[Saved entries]
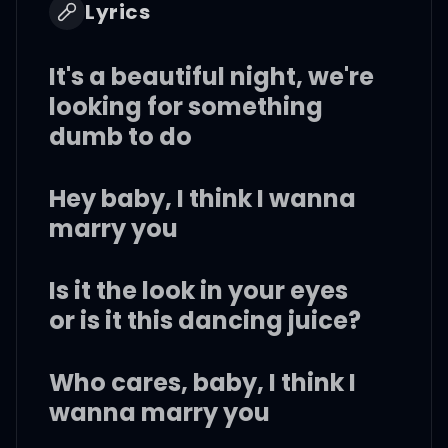
Lyrics
It's a beautiful night, we're
looking for something
dumb to do
Hey baby, I think I wanna
marry you
Is it the look in your eyes
or is it this dancing juice?
Who cares, baby, I think I
wanna marry you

▶ **Work task**
Please give every line above again word for word, apart from the pictures.

▶ **Completed task**
Lyrics
It's a beautiful night, we're
looking for something
dumb to do
Hey baby, I think I wanna
marry you
Is it the look in your eyes
or is it this dancing juice?
Who cares, baby, I think I
wanna marry you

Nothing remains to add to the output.